My life right now has a lot of the so-called "higher order" activities- leadership, management, mentoring, organization-building, systems-thinking. What I lack is higher order embodiment- using my hands and mind to actively do and improve.
What I hope to gain from completing such a course of study is access to serve in rural clinics in India and abroad. To be able to run a practice and touch someone's life for the better. To use all my learnings in building an organization and managing it, to think critically, to innovate locally and rapidly, to be nimble and flexible in operations, to grow local talent and instill leadership in young people, but in this new setting and role.
In India, the course is a combined one in Nursing and Midwifery. However, I do not like the servile attitude taught to nurses in these programs. Nurses are taught to be subservient to doctors, to have their innate leadership abilities tamped down initially and then ostentatiously and artificially "built up" through nurse leadership programs. I could be wrong, but this is my impression of it. There are also strong caste and religion- ties to nursing as a profession. I am not sure if I want to wade into these murky waters.
Some of this subservience is also present in the American landscapes.
The courses in Australia and New Zealand seem much more straight-forward, "clean" in their attitudes and nurses do not act servile or subservient- they consider themselves equal to doctors. This allows for fantastic community-oriented programs run and managed by nurses and tremendous opportunities for growth in rural programs.
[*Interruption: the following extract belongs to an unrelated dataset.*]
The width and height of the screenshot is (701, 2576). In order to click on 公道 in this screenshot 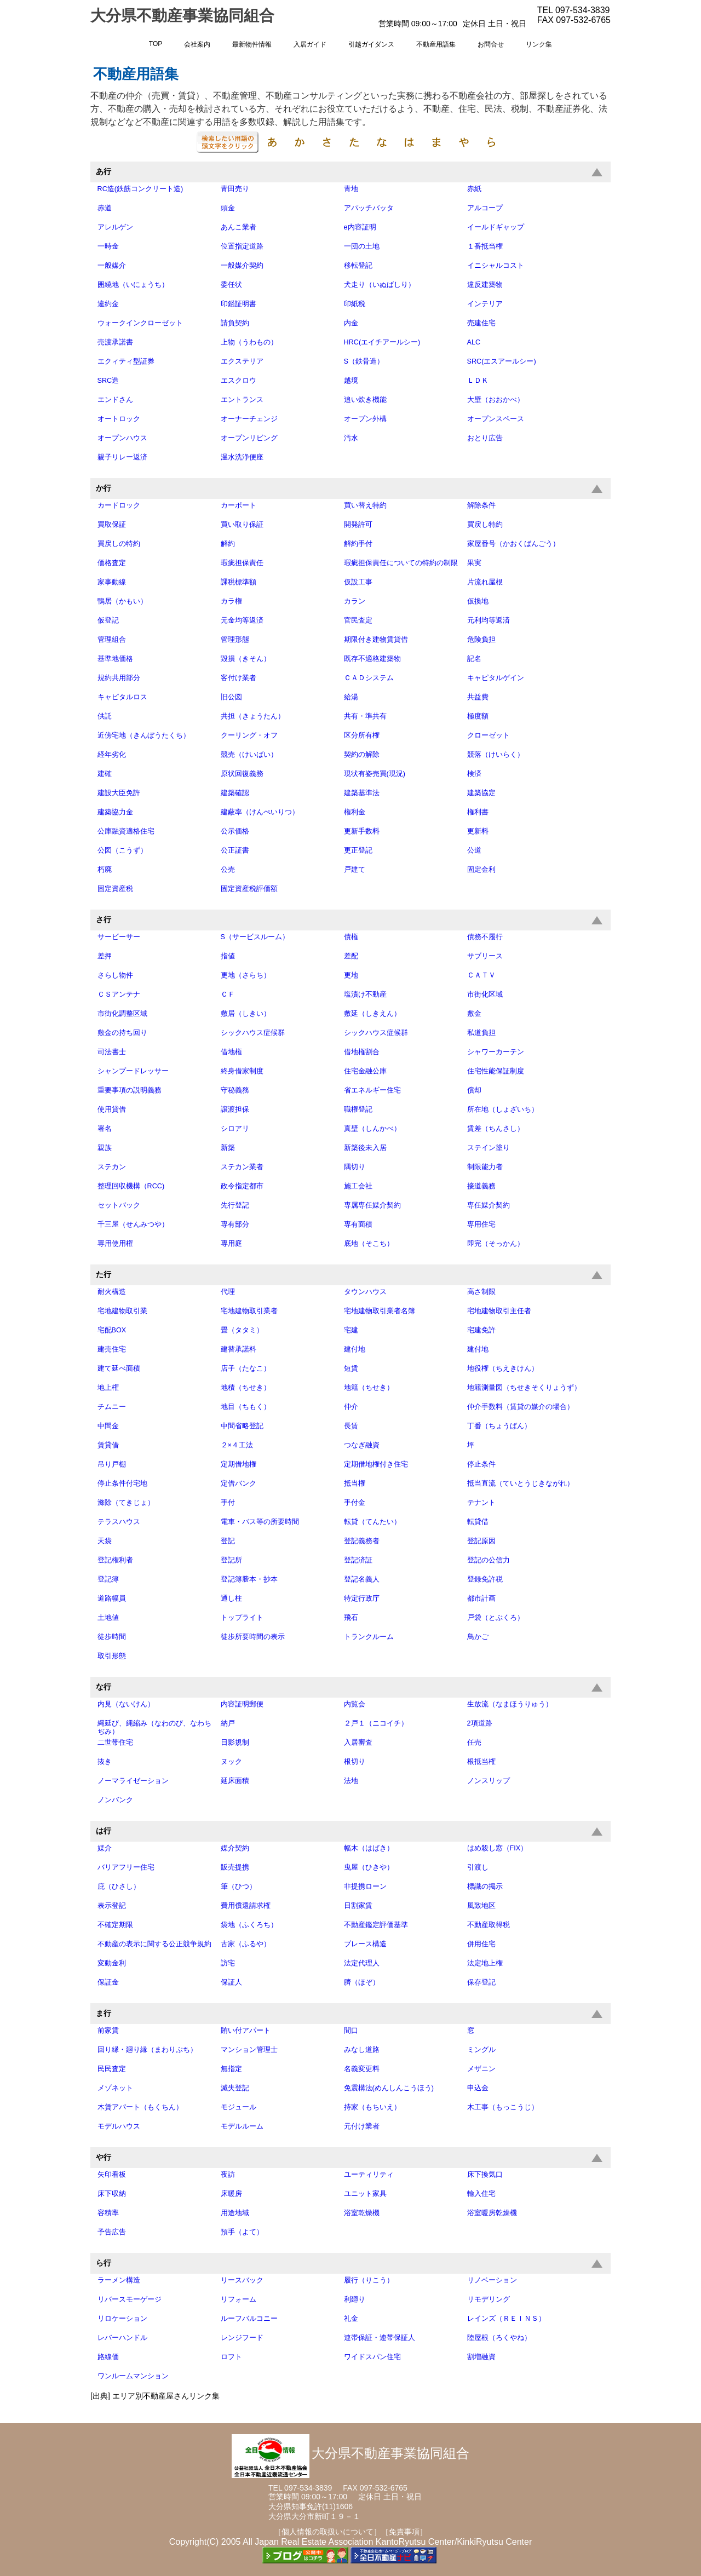 , I will do `click(474, 850)`.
I also have considered if I should do only a midwifery course or a combined nursing and midwifery course. The latter seems better for future work in rural primary care. However, the combined programs are also 4 years long, compared to 2 or 3 year midwifery specific programs. I am 44 years old now. I would ideally like to start practicing before I am 50!! There are conversion pathways in Australia and NZ for registered midwifes to become nurses. I need to understand better if becoming and practising as a midwife first for a few years before becoming a nurse is better or just getting both done at the same time is better.
I also should find out how to leverage all my learnings thus far into this next phase- surely my experience and talents should atleast be able to get me some sort of scholarship or assistance in the coursework and later.
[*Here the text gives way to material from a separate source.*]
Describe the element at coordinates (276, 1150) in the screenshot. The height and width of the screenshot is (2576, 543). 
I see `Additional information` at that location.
All this thinking reminds me that the best research into a new phase of life is actually conversation and discussion. Maybe in the next two weeks, before returning to India, I should reach out to some people and talk to them about all this.
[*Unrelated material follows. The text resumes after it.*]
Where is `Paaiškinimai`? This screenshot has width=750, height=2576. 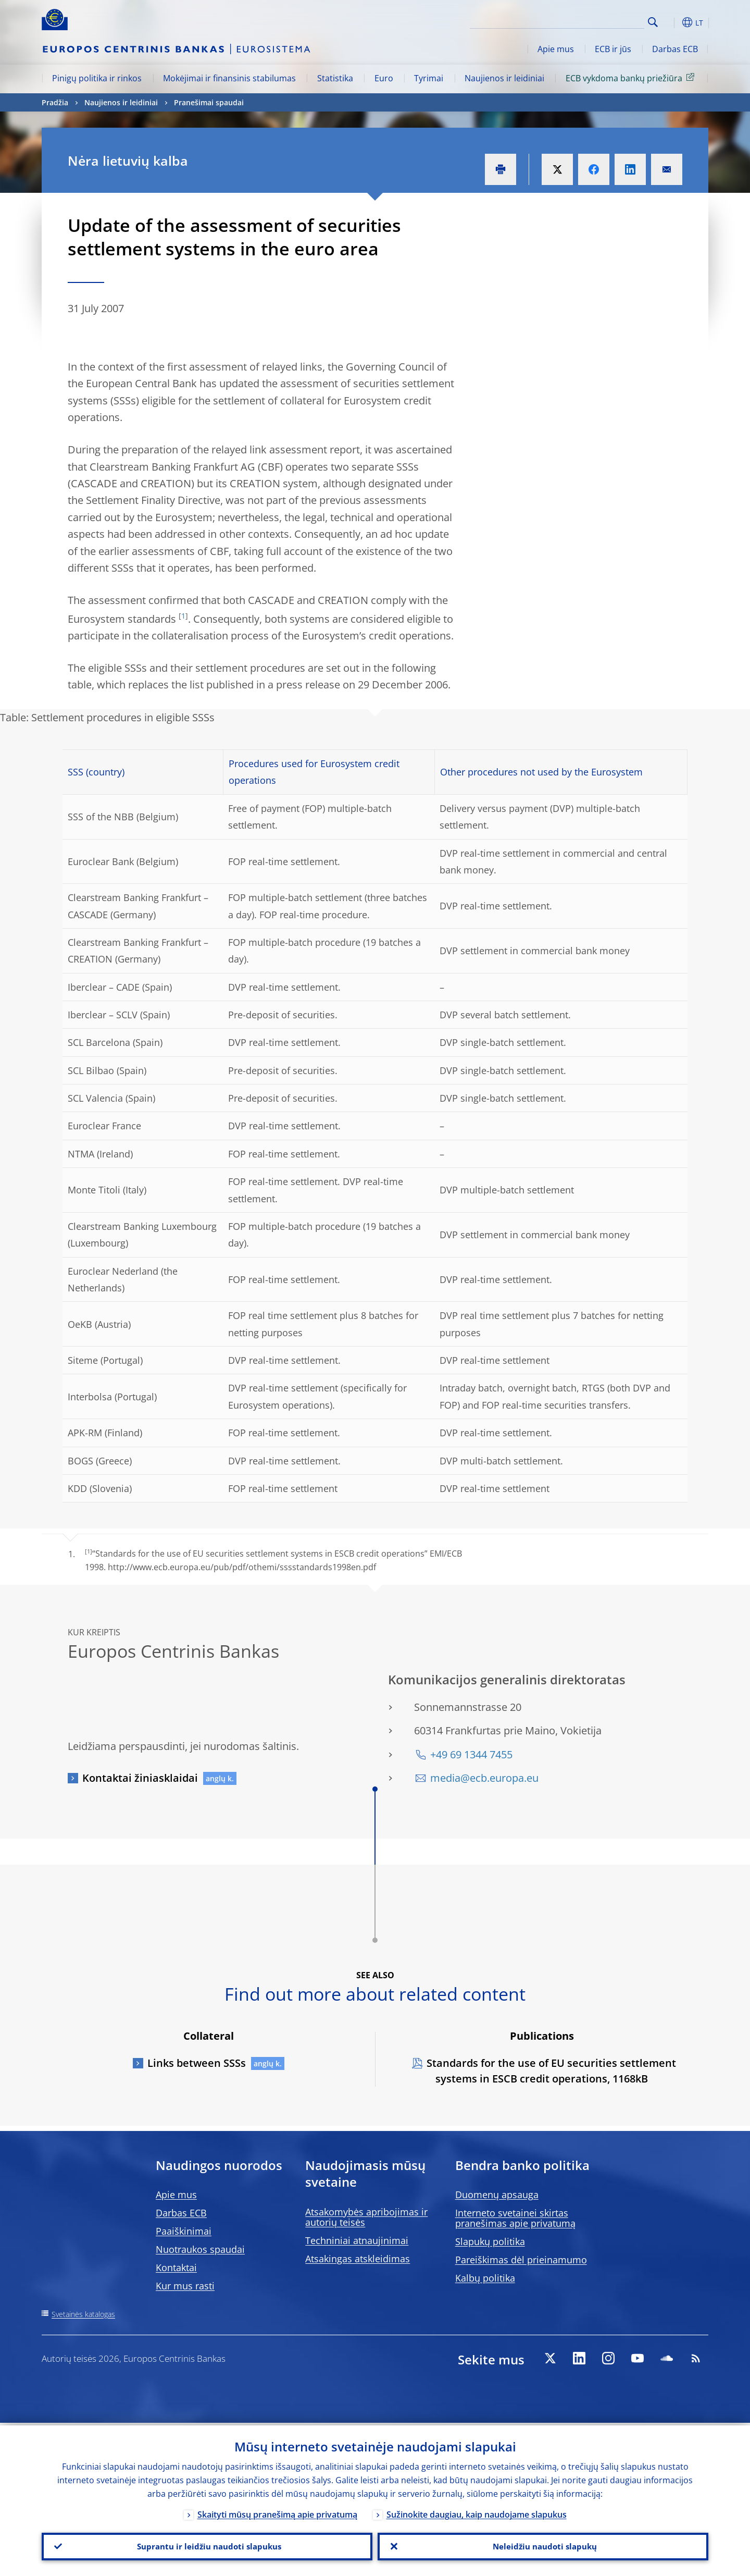 Paaiškinimai is located at coordinates (183, 2231).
Thankfully, RK is as supportive as he has always been throughout our lives together, not to mention perceptive and clear-thinking. I can't help feeling that my parents would also approve of this (while being a bit bewildered as to why, perhaps... but understanding the motivation and desire, nonetheless). As for my kids, I hope what they learn from these attempts is to be open to reinvention. Freedom of thinking is the greatest asset anyone can have ("emancipate yourselves from mental slavery, none but ourselves can free our minds", as Bob Marley says) and I hope they actively pursue the same in their own lives.